La seule réalité qui, dans les tempêtes, demeure, est celle des nations. Dans la crise actuelle, elles ne se battent nullement les unes contre les autres. Mais chacune, selon son génie propre, contre un ennemi commun. Le multilatéral passe, comme la catastrophique SDN était passée, les nations survivent.

Alors oui, nos belles âmes ont tort de tomber sur Trump, parce qu'il dénonce l'impuissance impersonnelle des organisations mondialisées. Sa défiance à lui n'est que le prélude à d'autres retraits, dans le monde, de ces constructions tentaculaires qui s'évaporent à la première crise.

Chaque nation qui, individuellement, combat le coronavirus, mérite le respect. Chacune représente une communauté de mémoire, une construction sociale, un ensemble de repères rationnels et affectifs autrement plus solides que le château de cartes mondialiste.
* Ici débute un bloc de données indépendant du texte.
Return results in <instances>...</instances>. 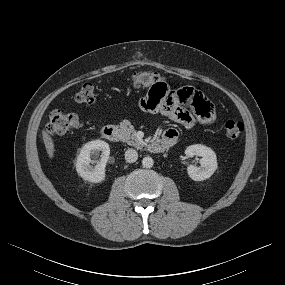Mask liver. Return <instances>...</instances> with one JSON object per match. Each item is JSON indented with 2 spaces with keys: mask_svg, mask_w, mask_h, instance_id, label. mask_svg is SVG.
<instances>
[{
  "mask_svg": "<svg viewBox=\"0 0 285 285\" xmlns=\"http://www.w3.org/2000/svg\"><path fill=\"white\" fill-rule=\"evenodd\" d=\"M42 137H43V141H44L48 156L50 158H53L54 157V151H55L53 139L51 138V136L49 135V133L46 130L42 131Z\"/></svg>",
  "mask_w": 285,
  "mask_h": 285,
  "instance_id": "6515ba94",
  "label": "liver"
}]
</instances>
Ce qui, depuis un demi-siècle, nous est décrit comme ringard par la cataclysmique idéologie de 68, revient en force. Les frontières, les repères, la proximité, le local, l'ancrage dans une terre et dans une Histoire, la communauté d'appartenance (Gemeinschaft), voilà ce qu'aujourd'hui veulent les peuples. À des milliers de lieues marines des illusions planétaires et des spéculations cosmopolites.

 

Pascal Décaillet

Lien permanent Catégories : Sur le vif 3 commentaires

Commentaires

  • Très bien dit, rien à ajouter si ce n'est de rappeler que notre RTS que l'on paye trop, continue de déverser ses inepties sur le Président américain qui sera réélu en novembre !
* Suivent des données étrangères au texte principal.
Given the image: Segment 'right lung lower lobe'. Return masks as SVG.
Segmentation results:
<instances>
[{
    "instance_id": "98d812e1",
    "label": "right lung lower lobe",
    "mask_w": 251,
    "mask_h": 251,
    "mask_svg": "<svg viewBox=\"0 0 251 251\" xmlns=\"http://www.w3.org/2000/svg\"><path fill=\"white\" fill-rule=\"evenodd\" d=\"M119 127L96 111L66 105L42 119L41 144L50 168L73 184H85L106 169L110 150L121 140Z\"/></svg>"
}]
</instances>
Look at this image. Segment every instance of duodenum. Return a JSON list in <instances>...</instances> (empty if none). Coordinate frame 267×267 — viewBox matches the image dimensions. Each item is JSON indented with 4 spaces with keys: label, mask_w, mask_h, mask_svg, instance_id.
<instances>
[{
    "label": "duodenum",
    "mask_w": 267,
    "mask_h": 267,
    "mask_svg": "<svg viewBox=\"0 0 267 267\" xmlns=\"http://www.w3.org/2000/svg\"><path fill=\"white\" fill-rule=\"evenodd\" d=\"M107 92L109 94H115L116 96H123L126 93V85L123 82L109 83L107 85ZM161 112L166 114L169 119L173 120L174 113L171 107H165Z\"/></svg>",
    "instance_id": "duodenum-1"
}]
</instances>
  • Excellente illustration des éléments et paramètres en jeu! Merci!
    Au niveau médical, il est évident que les situations sanitaires sont très distinctes d'une région à l'autre. En sortant de l'enfermement monodirectionnel : microbe ou virus, molécule et vaccin, on peut découvrir diverses thérapies efficaces. De plus, avec les analyses actuelles possibles, on peut diagnostiquer les différentes failles pour trouver le geste adéquat au lieu de se figer sur un diagnostic bien étiqueté qui ne dit rien de l'état global du patient et des différents paramètres à corriger pour qu'il retrouve une meilleure santé.
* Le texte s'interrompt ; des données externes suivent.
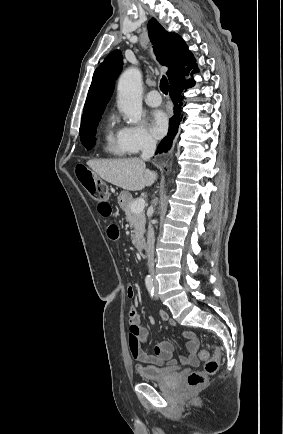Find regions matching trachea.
<instances>
[{"instance_id":"3493384b","label":"trachea","mask_w":283,"mask_h":434,"mask_svg":"<svg viewBox=\"0 0 283 434\" xmlns=\"http://www.w3.org/2000/svg\"><path fill=\"white\" fill-rule=\"evenodd\" d=\"M160 90L167 95L169 90L168 80L165 76L160 80Z\"/></svg>"}]
</instances>
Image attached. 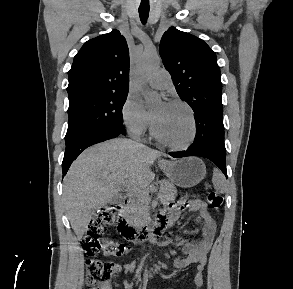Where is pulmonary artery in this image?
<instances>
[{"label":"pulmonary artery","instance_id":"pulmonary-artery-1","mask_svg":"<svg viewBox=\"0 0 293 289\" xmlns=\"http://www.w3.org/2000/svg\"><path fill=\"white\" fill-rule=\"evenodd\" d=\"M149 84L154 88L165 89L172 84L171 76L165 69H159L151 76Z\"/></svg>","mask_w":293,"mask_h":289}]
</instances>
  • Je suis d'accord que chaque Etat reste souverain, cependant, il faudra garder un minimum de liens entre toutes les nations pour affronter des périls planétaires.
    Le Covid19 en est un, tout comme le réchauffement climatique. Je sais que vous n'aimez pas en parler de ce dernier, mais que cela vous plaise ou non, il faudra bien y faire face. Je signale que je ne suis pas un hystérique de la décroissance.
    Le problème avec votre "champion" Trump, c'est qu'il ne respecte pas le reste du monde, ni même une partie de ses concitoyens. Il ne crée rien, il détruit tout. J'en veux pour preuve le détricotage de tout ce qu'a fait son prédécesseur.
    Libre à vous de soutenir un tel personnage. Pour ma part je préfère les créatifs, ouverts d'esprit sans pour autant être naïfs.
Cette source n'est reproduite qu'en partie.